BEGIN
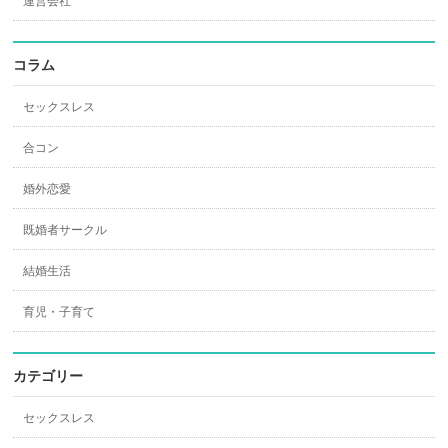
運営会社
コラム
セックスレス
合コン
婚外恋愛
既婚者サークル
結婚生活
育児・子育て
カテゴリー
セックスレス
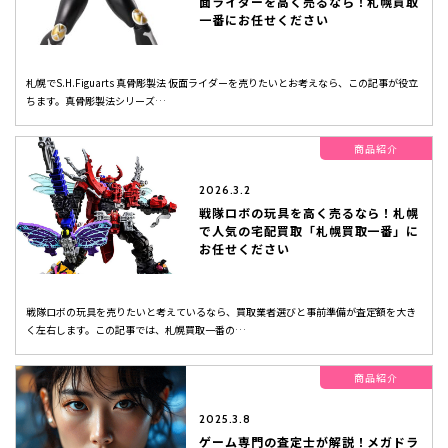
面ライダーを高く売るなら！札幌買取
一番にお任せください
札幌でS.H.Figuarts 真骨彫製法 仮面ライダーを売りたいとお考えなら、この記事が役立
ちます。真骨彫製法シリーズ…
商品紹介
2026.3.2
戦隊ロボの玩具を高く売るなら！札幌
で人気の宅配買取「札幌買取一番」に
お任せください
戦隊ロボの玩具を売りたいと考えているなら、買取業者選びと事前準備が査定額を大き
く左右します。この記事では、札幌買取一番の…
商品紹介
2025.3.8
ゲーム専門の査定士が解説！メガドラ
END
**Assignment**
Everything in the data above, apart from the pictures, should be retyped exactly.

**Response area**
運営会社
コラム
セックスレス
合コン
婚外恋愛
既婚者サークル
結婚生活
育児・子育て
カテゴリー
セックスレス
面ライダーを高く売るなら！札幌買取
一番にお任せください
札幌でS.H.Figuarts 真骨彫製法 仮面ライダーを売りたいとお考えなら、この記事が役立
ちます。真骨彫製法シリーズ…
商品紹介
2026.3.2
戦隊ロボの玩具を高く売るなら！札幌
で人気の宅配買取「札幌買取一番」に
お任せください
戦隊ロボの玩具を売りたいと考えているなら、買取業者選びと事前準備が査定額を大き
く左右します。この記事では、札幌買取一番の…
商品紹介
2025.3.8
ゲーム専門の査定士が解説！メガドラ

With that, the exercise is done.